Your goal: Your job is to retype all of the data word for word, leaving every image out.

━━━━━ Records to process ━━━━━

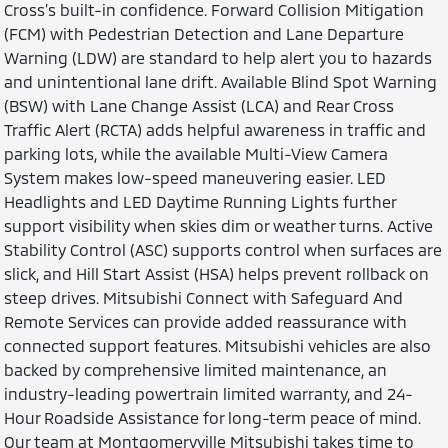
Cross’s built-in confidence. Forward Collision Mitigation
(FCM) with Pedestrian Detection and Lane Departure
Warning (LDW) are standard to help alert you to hazards
and unintentional lane drift. Available Blind Spot Warning
(BSW) with Lane Change Assist (LCA) and Rear Cross
Traffic Alert (RCTA) adds helpful awareness in traffic and
parking lots, while the available Multi-View Camera
System makes low-speed maneuvering easier. LED
Headlights and LED Daytime Running Lights further
support visibility when skies dim or weather turns. Active
Stability Control (ASC) supports control when surfaces are
slick, and Hill Start Assist (HSA) helps prevent rollback on
steep drives. Mitsubishi Connect with Safeguard And
Remote Services can provide added reassurance with
connected support features. Mitsubishi vehicles are also
backed by comprehensive limited maintenance, an
industry-leading powertrain limited warranty, and 24-
Hour Roadside Assistance for long-term peace of mind.
Our team at Montgomeryville Mitsubishi takes time to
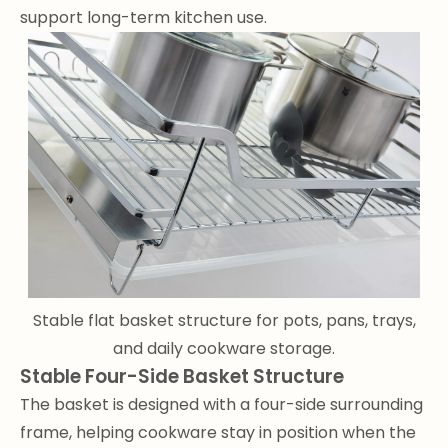
support long-term kitchen use.
Stable flat basket structure for pots, pans, trays,
and daily cookware storage.
Stable Four-Side Basket Structure
The basket is designed with a four-side surrounding
frame, helping cookware stay in position when the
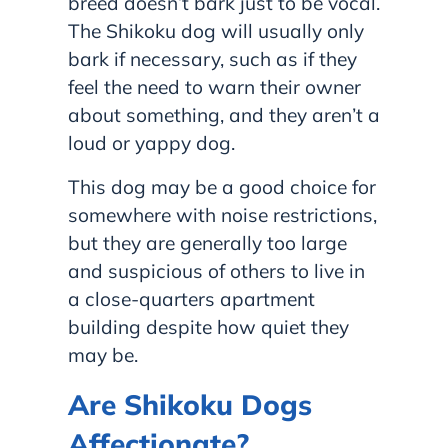
breed doesn’t bark just to be vocal.
The Shikoku dog will usually only
bark if necessary, such as if they
feel the need to warn their owner
about something, and they aren’t a
loud or yappy dog.
This dog may be a good choice for
somewhere with noise restrictions,
but they are generally too large
and suspicious of others to live in
a close-quarters apartment
building despite how quiet they
may be.
Are Shikoku Dogs
Affectionate?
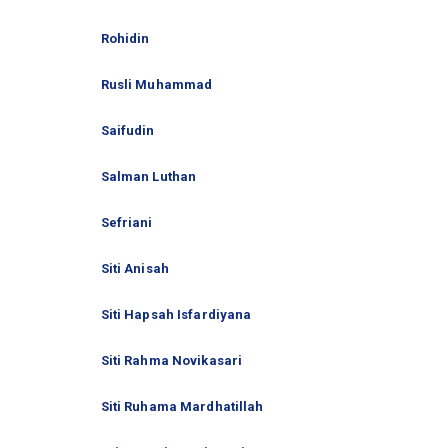
Rohidin
Rusli Muhammad
Saifudin
Salman Luthan
Sefriani
Siti Anisah
Siti Hapsah Isfardiyana
Siti Rahma Novikasari
Siti Ruhama Mardhatillah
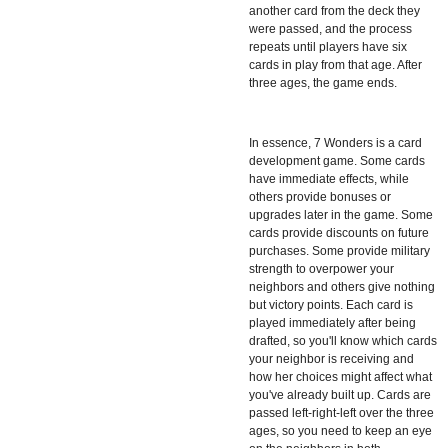
another card from the deck they
were passed, and the process
repeats until players have six
cards in play from that age. After
three ages, the game ends.
In essence,
7 Wonders
is a card
development game. Some cards
have immediate effects, while
others provide bonuses or
upgrades later in the game. Some
cards provide discounts on future
purchases. Some provide military
strength to overpower your
neighbors and others give nothing
but victory points. Each card is
played immediately after being
drafted, so you'll know which cards
your neighbor is receiving and
how her choices might affect what
you've already built up. Cards are
passed left-right-left over the three
ages, so you need to keep an eye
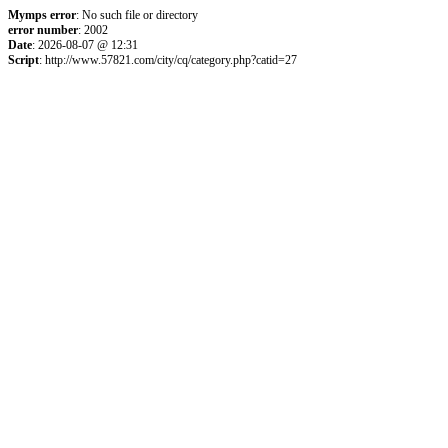
Mymps error
: No such file or directory
error number
: 2002
Date
: 2026-08-07 @ 12:31
Script
: http://www.57821.com/city/cq/category.php?catid=27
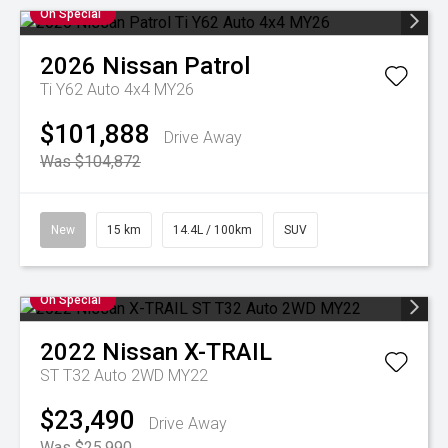
On Special
2026
Nissan
Patrol
Ti Y62 Auto 4x4 MY26
$101,888
Drive Away
Was $104,872
New
15 km
14.4L / 100km
SUV
On Special
2022
Nissan
X-TRAIL
ST T32 Auto 2WD MY22
$23,490
Drive Away
Was $25,990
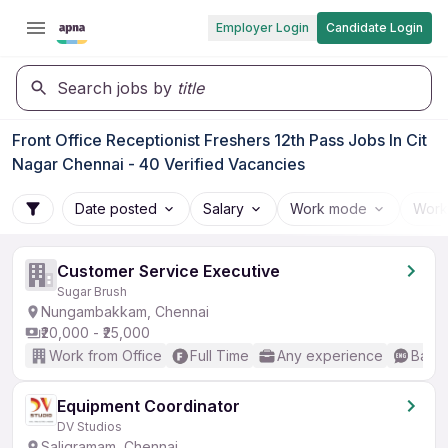
Employer Login
Candidate Login
Search jobs by
title
Front Office Receptionist Freshers 12th Pass Jobs In Cit
Nagar Chennai - 40 Verified Vacancies
Date posted
Salary
Work mode
Work
Customer Service Executive
Sugar Brush
Nungambakkam, Chennai
₹20,000 - ₹25,000
Work from Office
Full Time
Any experience
Basic
Equipment Coordinator
DV Studios
Saligramam, Chennai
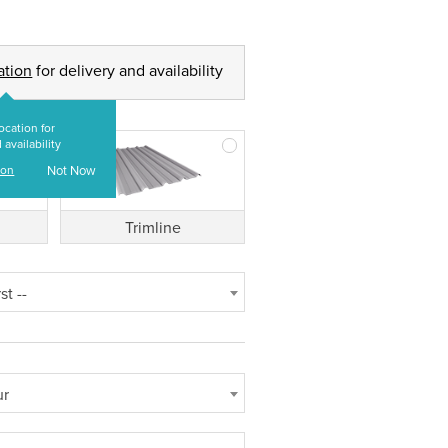
ation
for delivery and availability
ocation for
 availability
ion
Not Now
Trimline
st --
ur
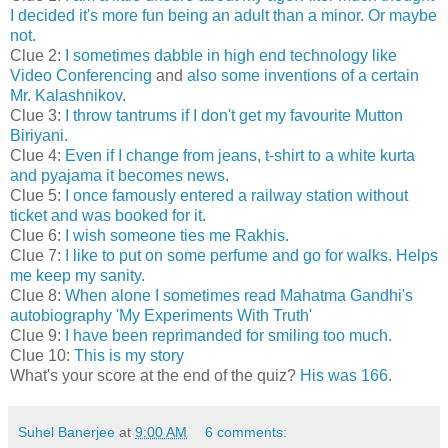
I decided it's more fun being an adult than a minor. Or maybe
not.
Clue 2:
I sometimes dabble in high end technology like
Video Conferencing
and
also some inventions of a certain
Mr. Kalashnikov
.
Clue 3:
I throw tantrums if I don't get my favourite Mutton
Biriyani.
Clue 4:
Even if I change from jeans, t-shirt to a white kurta
and pyajama it becomes news.
Clue 5:
I once famously entered a railway station without
ticket and was booked for it.
Clue 6:
I wish someone ties me Rakhis.
Clue 7:
I like to put on some perfume and go for walks. Helps
me keep my sanity.
Clue 8:
When alone I sometimes read Mahatma Gandhi's
autobiography 'My Experiments With Truth'
Clue 9:
I have been reprimanded for smiling too much.
Clue 10:
This is my story
What's your score at the end of the quiz?
His was 166.
Suhel Banerjee
at
9:00 AM
6 comments:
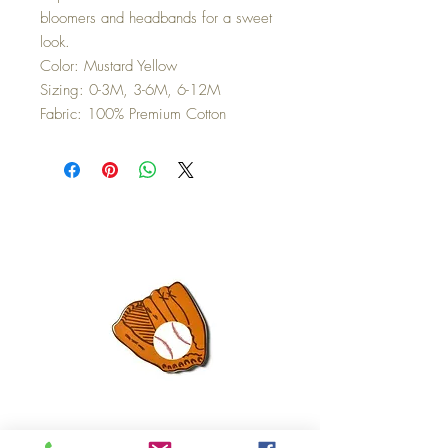
bloomers and headbands for a sweet
look.
Color: Mustard Yellow
Sizing: 0-3M, 3-6M, 6-12M
Fabric: 100% Premium Cotton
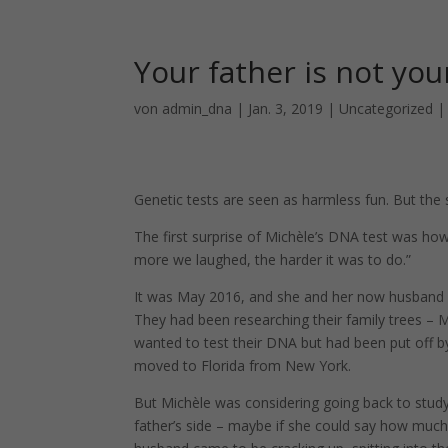
Your father is not you
von
admin_dna
|
Jan. 3, 2019
|
Uncategorized
Genetic tests are seen as harmless fun. But the s
The first surprise of Michèle’s DNA test was how 
more we laughed, the harder it was to do.”
It was May 2016, and she and her now husband h
They had been researching their family trees – M
wanted to test their DNA but had been put off by
moved to Florida from New York.
But Michèle was considering going back to stud
father’s side – maybe if she could say how much,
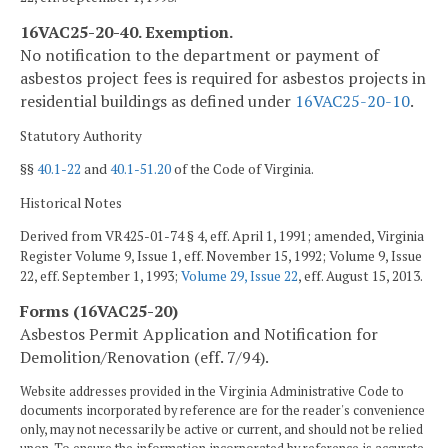
16VAC25-20-40. Exemption.
No notification to the department or payment of
asbestos project fees is required for asbestos projects in
residential buildings as defined under
16VAC25-20-10
.
Statutory Authority
§§
40.1-22
and
40.1-51.20
of the Code of Virginia.
Historical Notes
Derived from VR425-01-74 § 4, eff. April 1, 1991; amended, Virginia
Register Volume 9, Issue 1, eff. November 15, 1992; Volume 9, Issue
22, eff. September 1, 1993;
Volume 29, Issue 22
, eff. August 15, 2013.
Forms (16VAC25-20)
Asbestos Permit Application and Notification for
Demolition/Renovation (eff. 7/94).
Website addresses provided in the Virginia Administrative Code to
documents incorporated by reference are for the reader's convenience
only, may not necessarily be active or current, and should not be relied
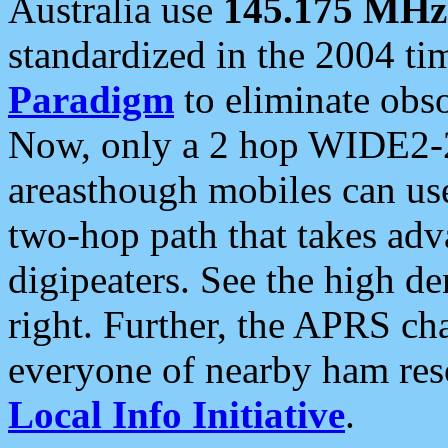
Australia use
145.175 MHz
standardized in the 2004 t
Paradigm
to eliminate obso
Now, only a 2 hop WIDE2-2
areasthough mobiles can u
two-hop path that takes ad
digipeaters. See the high de
right. Further, the APRS cha
everyone of nearby ham reso
Local Info Initiative
.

━━━━━

Your solution:
Cross’s built-in confidence. Forward Collision Mitigation
(FCM) with Pedestrian Detection and Lane Departure
Warning (LDW) are standard to help alert you to hazards
and unintentional lane drift. Available Blind Spot Warning
(BSW) with Lane Change Assist (LCA) and Rear Cross
Traffic Alert (RCTA) adds helpful awareness in traffic and
parking lots, while the available Multi-View Camera
System makes low-speed maneuvering easier. LED
Headlights and LED Daytime Running Lights further
support visibility when skies dim or weather turns. Active
Stability Control (ASC) supports control when surfaces are
slick, and Hill Start Assist (HSA) helps prevent rollback on
steep drives. Mitsubishi Connect with Safeguard And
Remote Services can provide added reassurance with
connected support features. Mitsubishi vehicles are also
backed by comprehensive limited maintenance, an
industry-leading powertrain limited warranty, and 24-
Hour Roadside Assistance for long-term peace of mind.
Our team at Montgomeryville Mitsubishi takes time to
support long-term kitchen use.
Stable flat basket structure for pots, pans, trays,
and daily cookware storage.
Stable Four-Side Basket Structure
The basket is designed with a four-side surrounding
frame, helping cookware stay in position when the
breed doesn’t bark just to be vocal.
The Shikoku dog will usually only
bark if necessary, such as if they
feel the need to warn their owner
about something, and they aren’t a
loud or yappy dog.
This dog may be a good choice for
somewhere with noise restrictions,
but they are generally too large
and suspicious of others to live in
a close-quarters apartment
building despite how quiet they
may be.
Are Shikoku Dogs
Affectionate?
Rohidin
Rusli Muhammad
Saifudin
Salman Luthan
Sefriani
Siti Anisah
Siti Hapsah Isfardiyana
Siti Rahma Novikasari
Siti Ruhama Mardhatillah
another card from the deck they
were passed, and the process
repeats until players have six
cards in play from that age. After
three ages, the game ends.
In essence,
7 Wonders
is a card
development game. Some cards
have immediate effects, while
others provide bonuses or
upgrades later in the game. Some
cards provide discounts on future
purchases. Some provide military
strength to overpower your
neighbors and others give nothing
but victory points. Each card is
played immediately after being
drafted, so you'll know which cards
your neighbor is receiving and
how her choices might affect what
you've already built up. Cards are
passed left-right-left over the three
ages, so you need to keep an eye
Mymps error
: No such file or directory
error number
: 2002
Date
: 2026-08-07 @ 12:31
Script
: http://www.57821.com/city/cq/category.php?catid=27
On Special
2026
Nissan
Patrol
Ti Y62 Auto 4x4 MY26
$101,888
Drive Away
Was $104,872
New
15 km
14.4L / 100km
SUV
On Special
2022
Nissan
X-TRAIL
ST T32 Auto 2WD MY22
$23,490
Drive Away
Was $25,990
Employer Login
Candidate Login
Search jobs by
title
Front Office Receptionist Freshers 12th Pass Jobs In Cit
Nagar Chennai - 40 Verified Vacancies
Date posted
Salary
Work mode
Work
Customer Service Executive
Sugar Brush
Nungambakkam, Chennai
₹20,000 - ₹25,000
Work from Office
Full Time
Any experience
Basic
Equipment Coordinator
DV Studios
Saligramam, Chennai
ation
for delivery and availability
ocation for
 availability
ion
Not Now
Trimline
st --
ur
I decided it's more fun being an adult than a minor. Or maybe
not.
Clue 2:
I sometimes dabble in high end technology like
Video Conferencing
and
also some inventions of a certain
Mr. Kalashnikov
.
Clue 3:
I throw tantrums if I don't get my favourite Mutton
Biriyani.
Clue 4:
Even if I change from jeans, t-shirt to a white kurta
and pyajama it becomes news.
Clue 5:
I once famously entered a railway station without
ticket and was booked for it.
Clue 6:
I wish someone ties me Rakhis.
Clue 7:
I like to put on some perfume and go for walks. Helps
me keep my sanity.
Clue 8:
When alone I sometimes read Mahatma Gandhi's
autobiography 'My Experiments With Truth'
Clue 9:
I have been reprimanded for smiling too much.
Clue 10:
This is my story
What's your score at the end of the quiz?
His was 166.
Suhel Banerjee
at
9:00 AM
6 comments:
bloomers and headbands for a sweet
look.
Color: Mustard Yellow
Sizing: 0-3M, 3-6M, 6-12M
Fabric: 100% Premium Cotton
Your father is not you
von
admin_dna
|
Jan. 3, 2019
|
Uncategorized
Genetic tests are seen as harmless fun. But the s
The first surprise of Michèle’s DNA test was how 
more we laughed, the harder it was to do.”
It was May 2016, and she and her now husband h
They had been researching their family trees – M
wanted to test their DNA but had been put off by
moved to Florida from New York.
But Michèle was considering going back to stud
father’s side – maybe if she could say how much,
16VAC25-20-40. Exemption.
No notification to the department or payment of
asbestos project fees is required for asbestos projects in
residential buildings as defined under
16VAC25-20-10
.
Statutory Authority
§§
40.1-22
and
40.1-51.20
of the Code of Virginia.
Historical Notes
Derived from VR425-01-74 § 4, eff. April 1, 1991; amended, Virginia
Register Volume 9, Issue 1, eff. November 15, 1992; Volume 9, Issue
22, eff. September 1, 1993;
Volume 29, Issue 22
, eff. August 15, 2013.
Forms (16VAC25-20)
Asbestos Permit Application and Notification for
Demolition/Renovation (eff. 7/94).
Website addresses provided in the Virginia Administrative Code to
documents incorporated by reference are for the reader's convenience
only, may not necessarily be active or current, and should not be relied
Australia use
145.175 MHz
standardized in the 2004 t
Paradigm
to eliminate obso
Now, only a 2 hop WIDE2-2
areasthough mobiles can u
two-hop path that takes ad
digipeaters. See the high de
right. Further, the APRS cha
everyone of nearby ham reso
Local Info Initiative
.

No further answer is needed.